A ansiedade, na visão psicanalítica, muitas vezes funciona como um sinal de alerta para algo que o nosso inconsciente ainda não conseguiu nomear. É uma tentativa desesperada da mente de manter o controle sobre o que, por natureza, é incontrolável: o futuro.
O cansaço de “estar sempre alerta”
Viver ansioso é como manter um motor ligado em alta rotação com o carro parado na garagem. O desgaste é imenso, mas o deslocamento é nulo.
- A busca por garantias: Queremos ter certeza de que tudo dará certo, mas a vida é feita de incertezas.
- O corpo fala: A falta de ar, o aperto no peito e a insônia são lembretes de que a alma está sobrecarregada.
- O ruído mental: O excesso de “e se?” impede que você escute o que realmente importa agora.
Como começar a desarmar essa bomba?
Não se trata de “parar de pensar”, mas de mudar a relação com o que você pensa.
- Dê nome aos medos: Em vez de fugir da angústia, pergunte a ela: “Do que você está tentando me proteger?”.
- Volte para o corpo: Práticas que aterram você no momento presente — como sentir a respiração ou o toque dos pés no chão — ajudam a sinalizar para o cérebro que você está em segurança agora.
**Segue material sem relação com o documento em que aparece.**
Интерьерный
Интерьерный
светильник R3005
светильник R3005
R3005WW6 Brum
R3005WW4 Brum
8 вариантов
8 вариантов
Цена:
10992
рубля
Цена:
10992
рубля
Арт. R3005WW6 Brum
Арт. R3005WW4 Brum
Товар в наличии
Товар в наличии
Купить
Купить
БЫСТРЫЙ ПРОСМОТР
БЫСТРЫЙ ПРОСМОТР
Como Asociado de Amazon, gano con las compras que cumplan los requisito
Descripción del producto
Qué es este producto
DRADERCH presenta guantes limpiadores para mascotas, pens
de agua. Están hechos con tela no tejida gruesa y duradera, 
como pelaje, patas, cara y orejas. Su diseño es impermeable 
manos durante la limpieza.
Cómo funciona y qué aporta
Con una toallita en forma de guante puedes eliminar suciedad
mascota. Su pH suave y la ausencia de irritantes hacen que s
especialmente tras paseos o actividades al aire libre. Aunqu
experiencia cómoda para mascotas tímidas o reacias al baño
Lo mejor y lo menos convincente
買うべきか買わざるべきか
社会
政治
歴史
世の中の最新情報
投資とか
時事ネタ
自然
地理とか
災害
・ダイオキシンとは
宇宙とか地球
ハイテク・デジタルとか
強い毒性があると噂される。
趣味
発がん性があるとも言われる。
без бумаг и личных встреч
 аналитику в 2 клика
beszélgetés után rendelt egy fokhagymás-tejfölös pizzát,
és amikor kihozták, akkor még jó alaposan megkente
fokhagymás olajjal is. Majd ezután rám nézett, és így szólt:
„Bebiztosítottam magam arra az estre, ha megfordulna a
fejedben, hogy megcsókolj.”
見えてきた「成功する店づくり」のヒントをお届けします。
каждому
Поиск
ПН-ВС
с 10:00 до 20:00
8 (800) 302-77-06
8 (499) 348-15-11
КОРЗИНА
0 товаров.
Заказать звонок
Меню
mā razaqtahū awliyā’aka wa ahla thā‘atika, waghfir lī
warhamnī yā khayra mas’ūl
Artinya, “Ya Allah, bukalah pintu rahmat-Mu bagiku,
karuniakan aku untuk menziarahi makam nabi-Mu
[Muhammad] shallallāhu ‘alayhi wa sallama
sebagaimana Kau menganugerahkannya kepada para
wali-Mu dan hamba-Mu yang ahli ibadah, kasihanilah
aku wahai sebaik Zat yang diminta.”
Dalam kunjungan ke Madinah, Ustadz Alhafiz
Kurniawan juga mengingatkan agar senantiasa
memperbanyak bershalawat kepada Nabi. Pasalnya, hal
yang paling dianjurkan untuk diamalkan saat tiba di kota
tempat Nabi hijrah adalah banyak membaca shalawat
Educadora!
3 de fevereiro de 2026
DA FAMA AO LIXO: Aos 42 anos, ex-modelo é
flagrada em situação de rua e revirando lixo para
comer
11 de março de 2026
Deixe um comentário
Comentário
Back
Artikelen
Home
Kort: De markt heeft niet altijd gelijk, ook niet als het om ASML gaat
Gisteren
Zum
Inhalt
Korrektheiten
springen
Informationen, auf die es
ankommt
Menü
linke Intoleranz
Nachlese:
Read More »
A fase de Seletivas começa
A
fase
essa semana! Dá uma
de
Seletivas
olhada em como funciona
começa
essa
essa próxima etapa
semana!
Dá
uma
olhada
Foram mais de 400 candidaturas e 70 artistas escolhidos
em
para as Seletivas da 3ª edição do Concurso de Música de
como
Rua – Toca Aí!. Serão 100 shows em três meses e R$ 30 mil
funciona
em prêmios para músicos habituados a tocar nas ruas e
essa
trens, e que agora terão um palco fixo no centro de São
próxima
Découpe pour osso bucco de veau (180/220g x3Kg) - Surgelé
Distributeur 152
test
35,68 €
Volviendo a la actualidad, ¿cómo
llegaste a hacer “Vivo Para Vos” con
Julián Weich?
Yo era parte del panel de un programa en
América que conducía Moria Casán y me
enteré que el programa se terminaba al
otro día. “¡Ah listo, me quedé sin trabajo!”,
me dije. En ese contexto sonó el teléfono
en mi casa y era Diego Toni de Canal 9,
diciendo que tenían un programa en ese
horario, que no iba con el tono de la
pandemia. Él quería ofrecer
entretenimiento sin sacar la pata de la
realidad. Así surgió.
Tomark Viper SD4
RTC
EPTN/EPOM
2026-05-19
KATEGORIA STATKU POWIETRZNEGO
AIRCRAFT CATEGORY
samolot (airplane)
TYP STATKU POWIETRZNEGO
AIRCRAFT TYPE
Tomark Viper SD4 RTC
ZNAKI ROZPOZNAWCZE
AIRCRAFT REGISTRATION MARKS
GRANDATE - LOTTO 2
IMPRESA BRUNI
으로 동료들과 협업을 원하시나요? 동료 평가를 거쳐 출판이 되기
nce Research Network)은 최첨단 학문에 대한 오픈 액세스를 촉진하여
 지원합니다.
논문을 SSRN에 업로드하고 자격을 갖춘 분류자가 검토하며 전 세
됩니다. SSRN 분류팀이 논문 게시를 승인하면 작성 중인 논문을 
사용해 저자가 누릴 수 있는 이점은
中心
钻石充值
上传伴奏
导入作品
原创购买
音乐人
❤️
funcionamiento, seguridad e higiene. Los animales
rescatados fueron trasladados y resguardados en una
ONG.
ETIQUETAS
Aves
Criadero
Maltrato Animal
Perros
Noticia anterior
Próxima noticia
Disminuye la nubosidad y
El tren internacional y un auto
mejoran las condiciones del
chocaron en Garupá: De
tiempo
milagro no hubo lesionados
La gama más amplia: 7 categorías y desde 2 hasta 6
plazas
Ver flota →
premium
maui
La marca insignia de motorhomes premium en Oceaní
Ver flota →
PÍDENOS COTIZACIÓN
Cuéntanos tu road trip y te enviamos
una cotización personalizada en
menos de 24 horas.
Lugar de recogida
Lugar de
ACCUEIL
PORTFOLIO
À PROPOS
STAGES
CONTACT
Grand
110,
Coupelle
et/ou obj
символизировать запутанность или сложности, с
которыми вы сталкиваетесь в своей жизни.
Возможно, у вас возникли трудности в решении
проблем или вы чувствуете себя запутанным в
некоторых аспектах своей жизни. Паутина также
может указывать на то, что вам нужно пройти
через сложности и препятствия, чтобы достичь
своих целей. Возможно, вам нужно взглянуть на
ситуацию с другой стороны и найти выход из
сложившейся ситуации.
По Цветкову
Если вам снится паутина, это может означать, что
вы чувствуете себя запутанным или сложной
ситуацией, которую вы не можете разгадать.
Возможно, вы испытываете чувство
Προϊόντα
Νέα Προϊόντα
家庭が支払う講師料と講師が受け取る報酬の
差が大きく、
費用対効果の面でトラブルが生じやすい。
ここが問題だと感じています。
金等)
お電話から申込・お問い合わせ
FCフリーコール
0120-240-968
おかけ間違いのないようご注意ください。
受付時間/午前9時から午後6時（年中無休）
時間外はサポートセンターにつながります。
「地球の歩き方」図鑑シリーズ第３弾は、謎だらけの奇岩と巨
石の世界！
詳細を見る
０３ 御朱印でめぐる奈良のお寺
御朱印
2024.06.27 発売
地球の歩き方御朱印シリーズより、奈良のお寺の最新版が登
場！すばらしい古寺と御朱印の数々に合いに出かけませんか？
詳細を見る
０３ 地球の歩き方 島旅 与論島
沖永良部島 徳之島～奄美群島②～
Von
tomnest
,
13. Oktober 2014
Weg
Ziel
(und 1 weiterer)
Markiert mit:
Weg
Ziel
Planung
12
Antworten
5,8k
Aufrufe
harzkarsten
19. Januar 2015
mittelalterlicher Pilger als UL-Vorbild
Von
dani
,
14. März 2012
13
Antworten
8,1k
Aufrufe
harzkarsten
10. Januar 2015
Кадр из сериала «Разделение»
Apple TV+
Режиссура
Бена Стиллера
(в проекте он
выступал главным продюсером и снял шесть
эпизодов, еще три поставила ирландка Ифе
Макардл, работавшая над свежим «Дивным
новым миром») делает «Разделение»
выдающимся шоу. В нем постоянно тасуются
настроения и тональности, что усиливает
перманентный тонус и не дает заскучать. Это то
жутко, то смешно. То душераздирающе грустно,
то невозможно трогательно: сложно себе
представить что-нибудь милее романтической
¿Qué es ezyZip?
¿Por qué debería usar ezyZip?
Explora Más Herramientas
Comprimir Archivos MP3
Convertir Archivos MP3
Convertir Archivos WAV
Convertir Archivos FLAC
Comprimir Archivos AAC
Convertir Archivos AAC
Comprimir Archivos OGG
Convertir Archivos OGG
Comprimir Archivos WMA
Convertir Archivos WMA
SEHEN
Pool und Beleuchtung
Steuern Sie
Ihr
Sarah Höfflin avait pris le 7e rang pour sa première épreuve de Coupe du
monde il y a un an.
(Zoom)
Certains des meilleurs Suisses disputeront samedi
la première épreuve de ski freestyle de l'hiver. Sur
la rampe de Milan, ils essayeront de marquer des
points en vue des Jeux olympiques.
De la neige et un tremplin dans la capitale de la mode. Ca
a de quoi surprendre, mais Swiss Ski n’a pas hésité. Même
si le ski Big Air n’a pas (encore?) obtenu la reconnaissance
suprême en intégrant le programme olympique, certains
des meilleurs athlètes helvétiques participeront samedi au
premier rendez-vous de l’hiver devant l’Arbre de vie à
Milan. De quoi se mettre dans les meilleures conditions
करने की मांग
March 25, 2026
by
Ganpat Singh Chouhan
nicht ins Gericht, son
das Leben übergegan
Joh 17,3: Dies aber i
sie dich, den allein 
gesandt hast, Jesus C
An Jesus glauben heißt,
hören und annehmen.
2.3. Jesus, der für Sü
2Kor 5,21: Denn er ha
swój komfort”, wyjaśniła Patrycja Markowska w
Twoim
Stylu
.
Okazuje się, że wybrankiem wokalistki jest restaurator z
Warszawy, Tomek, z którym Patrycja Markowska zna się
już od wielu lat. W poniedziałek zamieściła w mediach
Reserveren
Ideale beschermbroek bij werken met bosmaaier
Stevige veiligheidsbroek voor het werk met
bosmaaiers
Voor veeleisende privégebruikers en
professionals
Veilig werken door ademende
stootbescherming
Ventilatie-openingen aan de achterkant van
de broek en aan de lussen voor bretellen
- Abandone a perfeição: A ansiedade se alimenta da cobrança por ser impecável. Permita-se ser humana, errar e não ter todas as respostas.
“A ansiedade é o hiato entre o agora e o depois. É a distância que criamos entre quem somos e quem achamos que deveríamos ser.”
A psicanálise oferece o suporte para que você possa olhar para esse hiato sem medo, transformando a urgência da mente em presença de espírito.